I use _System Three, 2 part epoxy_.  Mine is about 3 years old, and almost done (8 oz bottles maybe).  I have had good success with this; others will also have good recommendations.  I also let my tubes set overnight.  Epoxy for ALL tubes; Tightbond translucent for wood segmented blanks/wood-wood gluing.

I suspect I bought mine at Woodcraft - as the timeline indicates I bought my initial setup from them.

I will re-order more from an IAP vendor thought!


----------



## Rockytime (Jul 7, 2015)

I don't have a brand favorite but do prefer separate bottles because it is less messy.

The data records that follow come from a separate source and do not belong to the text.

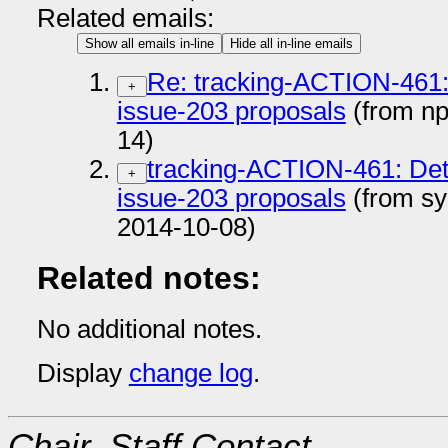
Related emails:
Show all emails in-line
Hide all in-line emails
Re: tracking-ACTION-461: 
+
issue-203 proposals
(from n
14)
tracking-ACTION-461: Deta
+
issue-203 proposals
(from sy
2014-10-08)
Related notes:
No additional notes.
Display
change log
.
Chair, Staff Contact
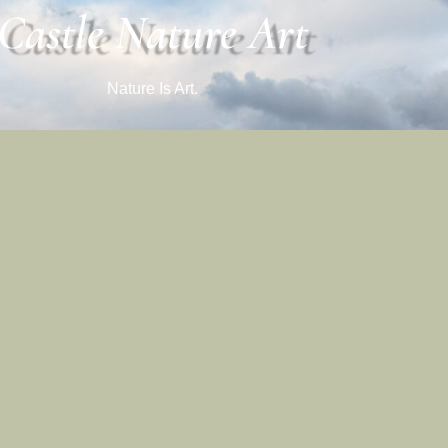
Castle Nature Art
Nature Is Art.
Castle Nature Art
Facebook
Castle Nature Art
Leave No Trace
Conservation
 And Castle Photo Art Are Registered Trademarks Of Castle Studios
Ⓒ 2026 Castle Studios. All Rights Are Reserved.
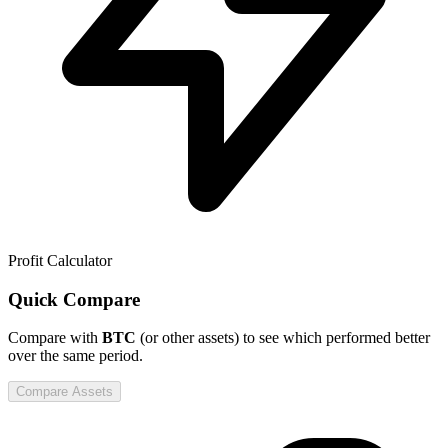
Profit Calculator
Quick Compare
Compare
with
BTC
(or other assets) to see which performed better
over the same period.
Compare Assets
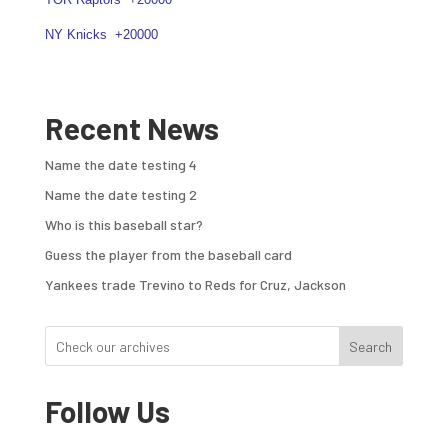
NY Knicks
+20000
Recent News
Name the date testing 4
Name the date testing 2
Who is this baseball star?
Guess the player from the baseball card
Yankees trade Trevino to Reds for Cruz, Jackson
Search
Follow Us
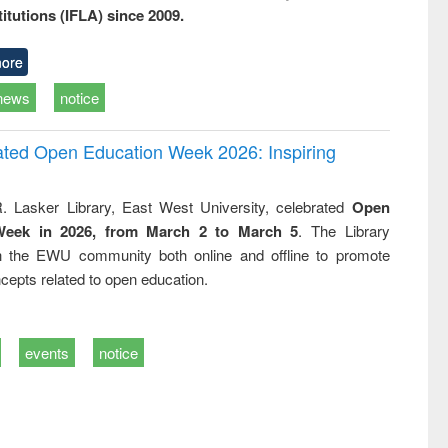
titutions (IFLA) since 2009.
ore
news
notice
rated Open Education Week 2026: Inspiring
. Lasker Library, East West University, celebrated
Open
Week in 2026, from March 2 to March 5
. The Library
h the EWU community both online and offline to promote
cepts related to open education.
events
notice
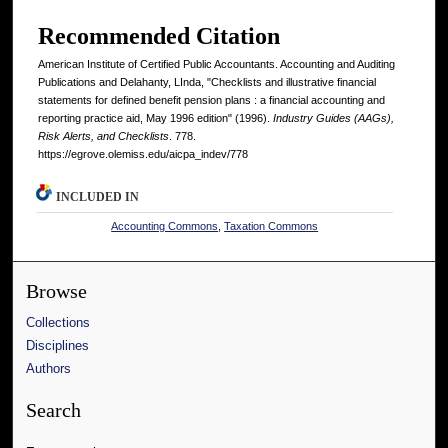
Recommended Citation
American Institute of Certified Public Accountants. Accounting and Auditing
Publications and Delahanty, LInda, "Checklists and illustrative financial
statements for defined benefit pension plans : a financial accounting and
reporting practice aid, May 1996 edition" (1996).
Industry Guides (AAGs),
Risk Alerts, and Checklists
. 778.
https://egrove.olemiss.edu/aicpa_indev/778
INCLUDED IN
Accounting Commons
,
Taxation Commons
Browse
Collections
Disciplines
Authors
Search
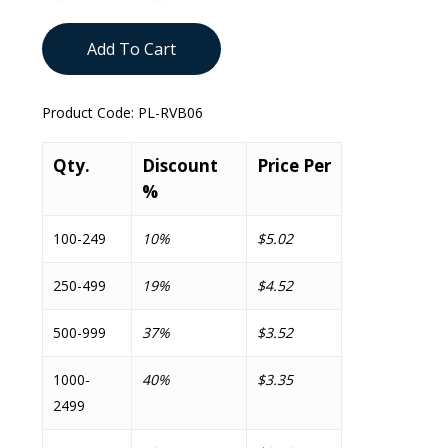
Add To Cart
Product Code:
PL-RVB06
Qty.
Discount
Price Per
%
100-249
10%
$5.02
250-499
19%
$4.52
500-999
37%
$3.52
1000-
40%
$3.35
2499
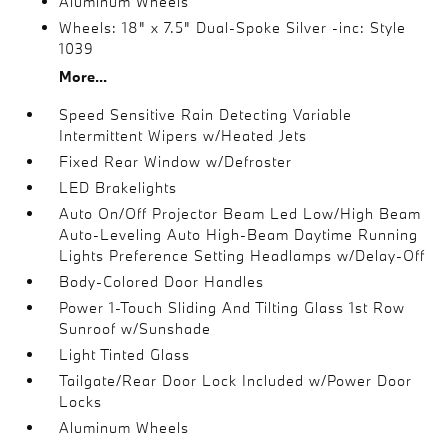
Aluminum Wheels
Wheels: 18" x 7.5" Dual-Spoke Silver -inc: Style
1039
More...
Speed Sensitive Rain Detecting Variable
Intermittent Wipers w/Heated Jets
Fixed Rear Window w/Defroster
LED Brakelights
Auto On/Off Projector Beam Led Low/High Beam
Auto-Leveling Auto High-Beam Daytime Running
Lights Preference Setting Headlamps w/Delay-Off
Body-Colored Door Handles
Power 1-Touch Sliding And Tilting Glass 1st Row
Sunroof w/Sunshade
Light Tinted Glass
Tailgate/Rear Door Lock Included w/Power Door
Locks
Aluminum Wheels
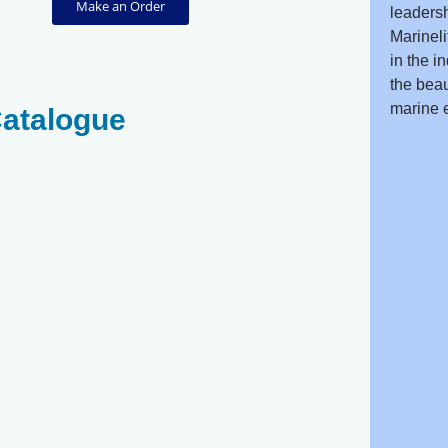
Make an Order
leadersh
Marineli
in the i
the beau
marine 
Catalogue
Striated
Spotted
Surgeonfish
Unicornfish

I do use 5 minute epoxy.


----------



## NittanyLion (Jul 8, 2015)

I've ordered different brands from various vendors, but keep coming back to 5 minute Lock Tite(in two bottles) from Lowes.  Store in the refrigerator if yours is going bad before its used....works for me.


----------



## TonyL (Jul 8, 2015)

Barrel Bonder cures in 5 minutes
System 3 also cures in 5 minutes
Hobby Lobby (no name brand) cures in 3 hours

Gorilla glue (expands if u like that) longer curing time.

I have never really gotten "stuck" with epoxy. I do like the ones that cure (not just set)  faster.  Maybe they are not a strong (but haven't had one of the fast-cures fail me yet).

Most fully cure in 12 to 24 hours; I seldom have the patience to wait, perhaps they are better.

The System 3 cures quickly and dispenses easily (syringe type).


----------



## edstreet (Jul 8, 2015)

None of the pen vendors have the "good" epoxy.   What they do stock is the garbage low quality epoxies that does not hold up at all under field use.


----------



## nava1uni (Jul 8, 2015)

I use 5 minute that I get at Home Depot.  Lock Tite - 2 bottles of 8 ounces.  Works great and I have no trouble with it holding for pens and all sorts of other projects.  If you don't already know-you can clean epoxy from your hands and off of wood and other materials with 91% Isopropyl Alcohol.  I keep it in a spray bottle on my work bench.  It even works with dried glue.


----------



## KenV (Jul 8, 2015)

Depends on the use.

Marine epoxy is readily available here and is good for most uses I've experienced where more strength is required.  Most of these have high tack 

Cheap stuff works for low load applications.

High temps require special stuff.


----------



## alphageek (Jul 8, 2015)

I recommend the separate bottles.  When measuring out the glue, be sure to keep separate then mix after to avoid cross contamination.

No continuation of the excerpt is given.